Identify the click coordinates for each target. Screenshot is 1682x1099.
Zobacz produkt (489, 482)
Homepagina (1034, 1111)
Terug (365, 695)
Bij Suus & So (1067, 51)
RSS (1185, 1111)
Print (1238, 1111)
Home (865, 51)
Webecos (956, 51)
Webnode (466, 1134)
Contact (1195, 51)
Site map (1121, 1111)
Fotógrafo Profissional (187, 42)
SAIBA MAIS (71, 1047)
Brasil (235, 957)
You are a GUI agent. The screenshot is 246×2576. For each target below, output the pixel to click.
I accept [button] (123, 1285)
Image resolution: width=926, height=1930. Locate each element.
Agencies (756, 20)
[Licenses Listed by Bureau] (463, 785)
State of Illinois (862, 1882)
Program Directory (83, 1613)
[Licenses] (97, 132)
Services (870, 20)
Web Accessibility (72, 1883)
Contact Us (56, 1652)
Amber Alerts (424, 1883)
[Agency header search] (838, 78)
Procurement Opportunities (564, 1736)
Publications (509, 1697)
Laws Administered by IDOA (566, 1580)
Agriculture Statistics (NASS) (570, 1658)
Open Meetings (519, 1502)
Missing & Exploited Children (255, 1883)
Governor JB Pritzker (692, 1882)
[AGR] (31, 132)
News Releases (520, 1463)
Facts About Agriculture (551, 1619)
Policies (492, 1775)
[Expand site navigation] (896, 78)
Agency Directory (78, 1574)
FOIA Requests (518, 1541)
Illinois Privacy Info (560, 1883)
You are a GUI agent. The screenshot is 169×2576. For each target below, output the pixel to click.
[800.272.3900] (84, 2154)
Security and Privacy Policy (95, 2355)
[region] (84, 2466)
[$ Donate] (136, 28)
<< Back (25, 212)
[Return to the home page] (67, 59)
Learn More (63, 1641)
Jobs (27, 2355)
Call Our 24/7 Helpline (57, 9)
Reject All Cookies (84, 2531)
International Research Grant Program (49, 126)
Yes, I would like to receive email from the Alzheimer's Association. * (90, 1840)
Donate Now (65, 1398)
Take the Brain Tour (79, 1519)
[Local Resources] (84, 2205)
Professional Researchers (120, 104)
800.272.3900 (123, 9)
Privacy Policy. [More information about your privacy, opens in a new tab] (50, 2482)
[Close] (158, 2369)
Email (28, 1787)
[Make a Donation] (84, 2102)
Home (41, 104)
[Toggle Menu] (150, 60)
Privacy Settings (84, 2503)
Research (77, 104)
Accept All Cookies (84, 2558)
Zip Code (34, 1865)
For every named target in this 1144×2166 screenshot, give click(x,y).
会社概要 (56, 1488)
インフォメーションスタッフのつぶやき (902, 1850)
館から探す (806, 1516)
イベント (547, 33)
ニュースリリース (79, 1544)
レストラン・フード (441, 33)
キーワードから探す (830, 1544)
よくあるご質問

┄┄┄┄┄┄┄┄┄┄

The data above should be copied out with complete accuracy.

Identify the click coordinates for each target. Screenshot is 1682x1099.
Zobacz produkt (489, 482)
Homepagina (1034, 1111)
Terug (365, 695)
Bij Suus & So (1067, 51)
RSS (1185, 1111)
Print (1238, 1111)
Home (865, 51)
Webecos (956, 51)
Webnode (466, 1134)
Contact (1195, 51)
Site map (1121, 1111)
Fotógrafo Profissional (187, 42)
SAIBA MAIS (71, 1047)
Brasil (235, 957)
You are a GUI agent. The screenshot is 246×2576. For each target below, output the pixel to click.
I accept [button] (123, 1285)
Image resolution: width=926, height=1930. Locate each element.
Agencies (756, 20)
[Licenses Listed by Bureau] (463, 785)
State of Illinois (862, 1882)
Program Directory (83, 1613)
[Licenses] (97, 132)
Services (870, 20)
Web Accessibility (72, 1883)
Contact Us (56, 1652)
Amber Alerts (424, 1883)
[Agency header search] (838, 78)
Procurement Opportunities (564, 1736)
Publications (509, 1697)
Laws Administered by IDOA (566, 1580)
Agriculture Statistics (NASS) (570, 1658)
Open Meetings (519, 1502)
Missing & Exploited Children (255, 1883)
Governor JB Pritzker (692, 1882)
[AGR] (31, 132)
News Releases (520, 1463)
Facts About Agriculture (551, 1619)
Policies (492, 1775)
[Expand site navigation] (896, 78)
Agency Directory (78, 1574)
FOIA Requests (518, 1541)
Illinois Privacy Info (560, 1883)
You are a GUI agent. The screenshot is 169×2576. For each target below, output the pixel to click.
[800.272.3900] (84, 2154)
Security and Privacy Policy (95, 2355)
[region] (84, 2466)
[$ Donate] (136, 28)
<< Back (25, 212)
[Return to the home page] (67, 59)
Learn More (63, 1641)
Jobs (27, 2355)
Call Our 24/7 Helpline (57, 9)
Reject All Cookies (84, 2531)
International Research Grant Program (49, 126)
Yes, I would like to receive email from the Alzheimer's Association. * (90, 1840)
Donate Now (65, 1398)
Take the Brain Tour (79, 1519)
[Local Resources] (84, 2205)
Professional Researchers (120, 104)
800.272.3900 (123, 9)
Privacy Policy. [More information about your privacy, opens in a new tab] (50, 2482)
[Close] (158, 2369)
Email (28, 1787)
[Make a Donation] (84, 2102)
Home (41, 104)
[Toggle Menu] (150, 60)
Privacy Settings (84, 2503)
Research (77, 104)
Accept All Cookies (84, 2558)
Zip Code (34, 1865)
For every named target in this 1144×2166 screenshot, give click(x,y).
会社概要 (56, 1488)
インフォメーションスタッフのつぶやき (902, 1850)
館から探す (806, 1516)
イベント (547, 33)
ニュースリリース (79, 1544)
レストラン・フード (441, 33)
キーワードから探す (830, 1544)
よくあるご質問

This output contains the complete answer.